» **WORK TO COMPLETE**
Only one stretch of the data below is needed: the line with "geht's um Haftstrafe" through the last line. Output it exactly and drop the pictures.

Extracted page text data
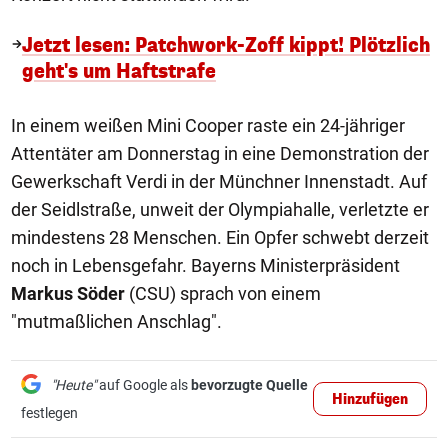
Jetzt lesen: Patchwork-Zoff kippt! Plötzlich
geht's um Haftstrafe
In einem weißen Mini Cooper raste ein 24-jähriger
Attentäter am Donnerstag in eine Demonstration der
Gewerkschaft Verdi in der Münchner Innenstadt. Auf
der Seidlstraße, unweit der Olympiahalle, verletzte er
mindestens 28 Menschen. Ein Opfer schwebt derzeit
noch in Lebensgefahr. Bayerns Ministerpräsident
Markus Söder
(CSU) sprach von einem
"mutmaßlichen Anschlag".
"Heute"
auf Google als
bevorzugte Quelle
Hinzufügen
festlegen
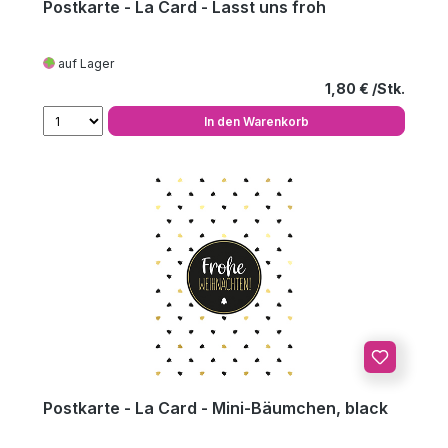
Postkarte - La Card - Lasst uns froh
auf Lager
Regulärer Preis
1,80 €
In den Warenkorb
Postkarte - La Card - Mini-Bäumchen, black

» **RESULT FOR THIS TASK**
geht's um Haftstrafe
In einem weißen Mini Cooper raste ein 24-jähriger
Attentäter am Donnerstag in eine Demonstration der
Gewerkschaft Verdi in der Münchner Innenstadt. Auf
der Seidlstraße, unweit der Olympiahalle, verletzte er
mindestens 28 Menschen. Ein Opfer schwebt derzeit
noch in Lebensgefahr. Bayerns Ministerpräsident
Markus Söder
(CSU) sprach von einem
"mutmaßlichen Anschlag".
"Heute"
auf Google als
bevorzugte Quelle
Hinzufügen
festlegen
Postkarte - La Card - Lasst uns froh
auf Lager
Regulärer Preis
1,80 €
In den Warenkorb
Postkarte - La Card - Mini-Bäumchen, black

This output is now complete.